Trafic de stupéfiants : depuis juillet passé, le ministère britannique de l'Intérieur (Home Office) peaufine un texte, qui entrera en vigueur dès sa validation parlementaire, courant 2023. Intitulé "Swift, certain, tough - new consequences for drug possession", ce texte mènera une guerre sans merci aux toxicomanes, du drogué mondain inspirant sa petite ligne de cocaïne aux toilettes d'un club chic, jusqu'au zombie ivre de crack. 

Motif avancé par le Home office : désormais, les morts provoqués par la drogue au Royaume-Uni (surdoses... règlements de comptes... accidents de la route...) dépassent en nombre le total des homicides à l'arme blanche et des accidents mortels de circulation.
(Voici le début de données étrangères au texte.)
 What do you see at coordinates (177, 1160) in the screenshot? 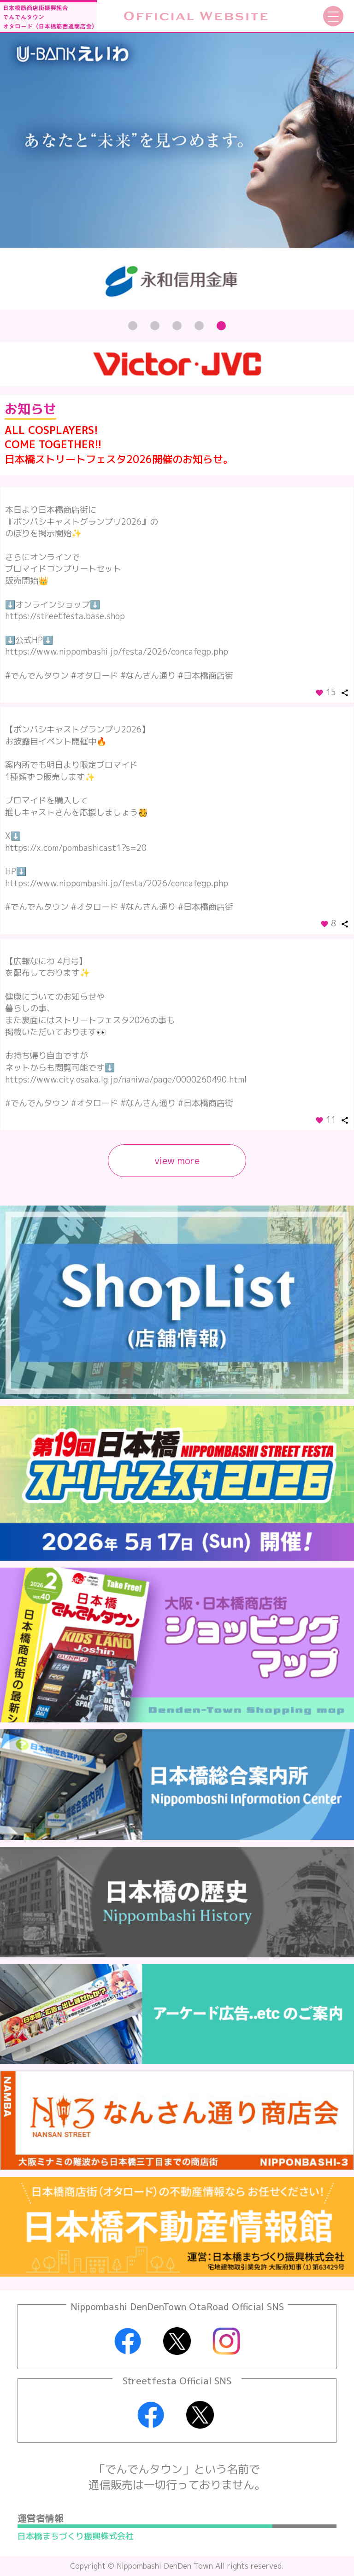 I see `view more` at bounding box center [177, 1160].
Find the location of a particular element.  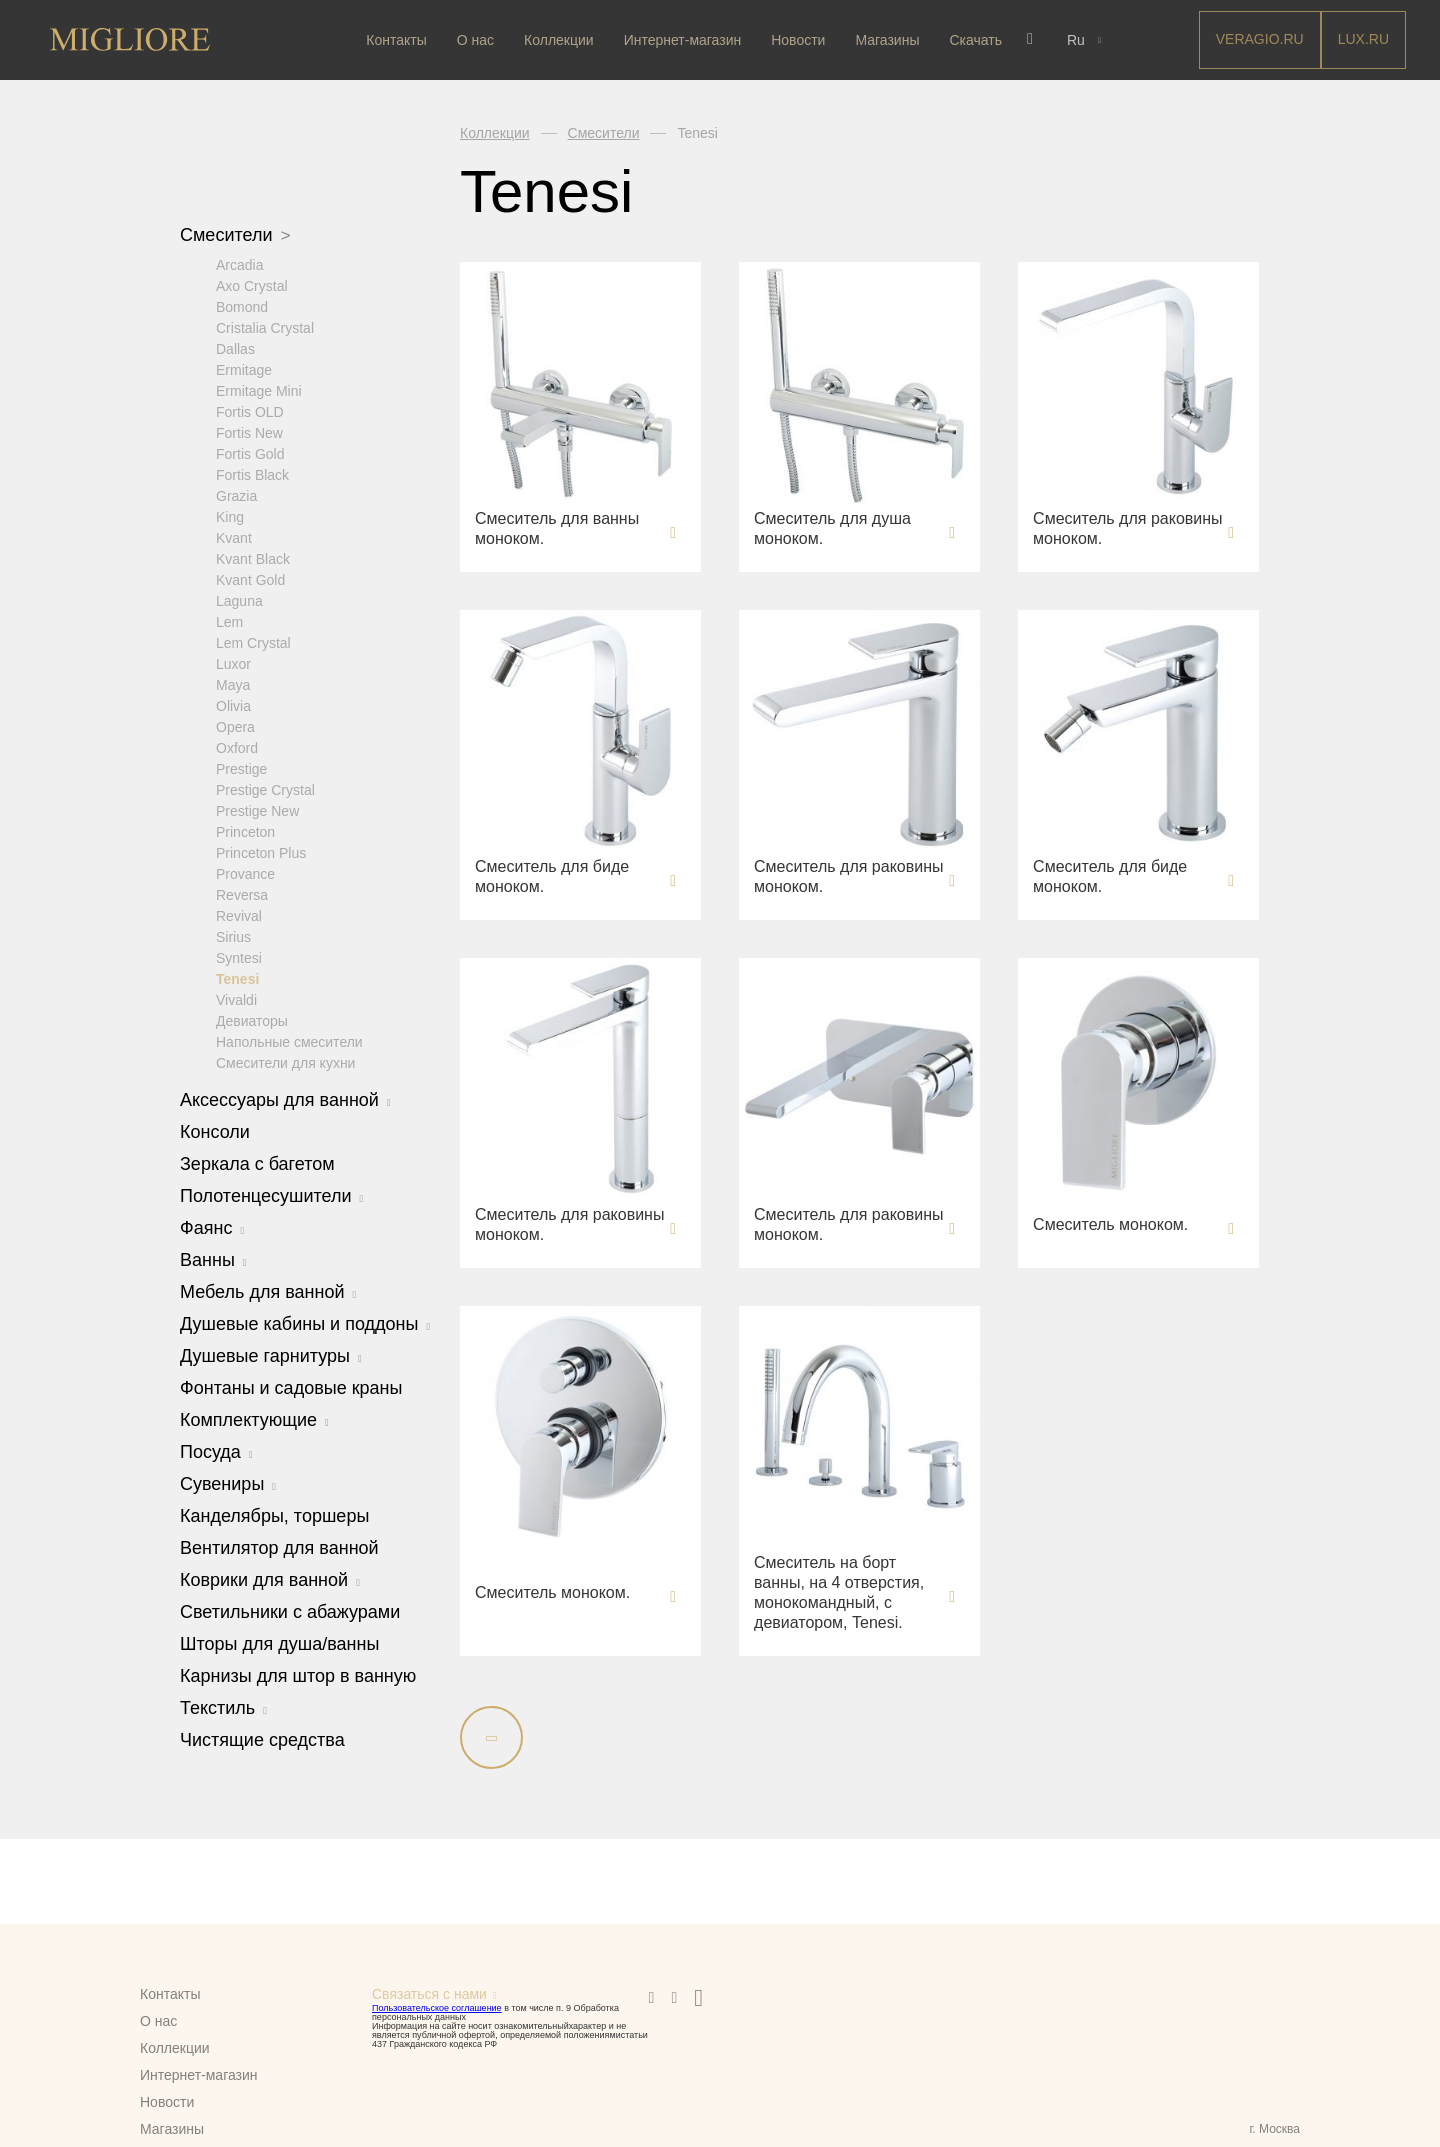 Аксессуары для ванной is located at coordinates (285, 1099).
Rien qu'en Angleterre (hors Galles, Écosse et Ulster) les ravages de la drogue et trois millions de toxicomanes ont coûté à la société britannique 26 milliards d'euros en 2021. 

Ces toxicomanes, dit le rapport "se mettent eux-mêmes en danger, la société aussi et enrichissent des gangsters violents et esclavagistes" (retenez ce mot) ? Fini de rire.

Guerre sans merci ? Qu'on en juge : tout condamné pour possession de stupéfiants subira forcément trois niveaux gradués de sanction :

1 - Payer soi-même un cours sur la toxicité des stupéfiants et y assister obligatoirement, sous peine de lourde amende,

2 - Rechute ? Phase obligatoire de tests anti-drogue et second cours, plus long et détaillé, sur les dangers de la toxicomanie.

3 - Troisième condamnation pour possession de drogue ? Le ciel vous tombe sur la tête : fiché comme toxicomane, votre passeport est confisqué et votre permis de conduire, annulé.

Certes, ce n'est qu'un projet, que le parlement pourra amender. Mais comme sur ce sujet, conservateurs et travaillistes font à présent surenchère de sévérité, pas sûr qu'amender rime avec édulcorer. Résultat ? Certains fuiront ensuite la drogue. Mais les autres - et leurs dealers - où feront-ils leur petite cuisine ? Près de chez eux, dans un pays béni où M. Darmanin feint de "pilonner" et où M. Dupond-Moretti, en phase terminale d'impuissance, ne fait vraiment plus rien - La France, bien sûr.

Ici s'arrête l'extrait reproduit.